Objects in the cache are stored for a specific time, any request that comes to the cache within this time frame will be served from the cache. If a write happens to the object within that time frame and
- If that write operation invalidates the cache, then next immediate read after the write will hit the data store and update the cache.
- If that write does not invalidate the cache, then next immediate read after the write will get stale data.
The code sample of Cache-Aside pattern explains the scenario 1 under the Read Through. This ensures that application does not get stale data. But at the same time this might bring performance issues where write rate is equal or greater than the read of the object.
- Application reads the data from the cache
- If data is in the cache application gets it, else it loads from the data store and updates the cache.
- Application writes data to the data store.
- Successful write operation would invalidate the corresponding object in the cache.
Applications write the data to the cache, not to the data store. The caching service will write the data transparently to the data store. Mostly this update is synchronous, so a typical write operation returns a success when the data is written to the cache and to the data store. Since data is written to the cache, no need to invalidate the object. Modifications to the object in the cache need to be handled in a thread safe way. Applications get the latest data.
- Application write the data to the cache.
- Caching service or the application writes the data to the data store
- A write is considered successful if both the cache and the data store are updated.
- We can use two different threads one to update the cache and the other to update the data store and wait for both to complete successfully.
- Using application generated IDs for the objects would help.
- Updating the objects should be thread safe
Write through also has a delayed update to the data store. This is known as a Write-Behind strategy.
- Application writes the data to the cache
- A write is considered success if the write to the cache is success.
- Later stage (either periodically or based on eviction time or based on any specific parameter) data store will be updated.
This is a very helpful and a high responsive design. Most of the modern applications which has high throughput follow this strategy. Your cache should be reliable and should support at least one stage of master-slave model in order to be reliable. Because if the cache goes down before the write takes place to the data store, then there’s no way to get the data.
Also if any object requires all auditing trails, then this strategy cannot be useful. Example – An application requires all operations on the Products should be logged. A new product is added and then modified. Data store update happens after the modification, so in this case we totally miss the old value and the change log of that product.
Read the frequent access data from the data store, before the cache object get evicted. For example, there’s a products collection in the cache. This is accessed very often and the eviction time is 120 seconds. So this collection will be removed from the cache after 120 seconds under normal cache implementations.
So the first read after the object has been cleared from the cache go through the Read Through strategy. So that read might take longer time. Read Ahead strategy refreshes the collection before it get evicted.
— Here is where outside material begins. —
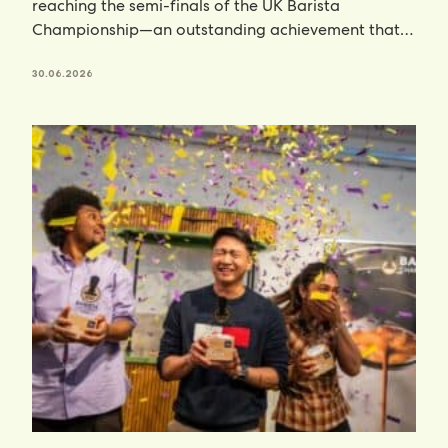
reaching the semi-finals of the UK Barista
Championship—an outstanding achievement that
places her
30.06.2026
The refresh happens automatically. In the Read Through this refresh happens on demand.
- There should be a mechanism to observe the cache object life times. (Redis has an implementation that it triggers an event for this)
- Based on the event, we fire up a worker to load the data to the cache, even before the application requests the data.
Caching is a strategical decision. We can simply use it just to store some objects and also an entire application can be designed and scaled based on the caching as well.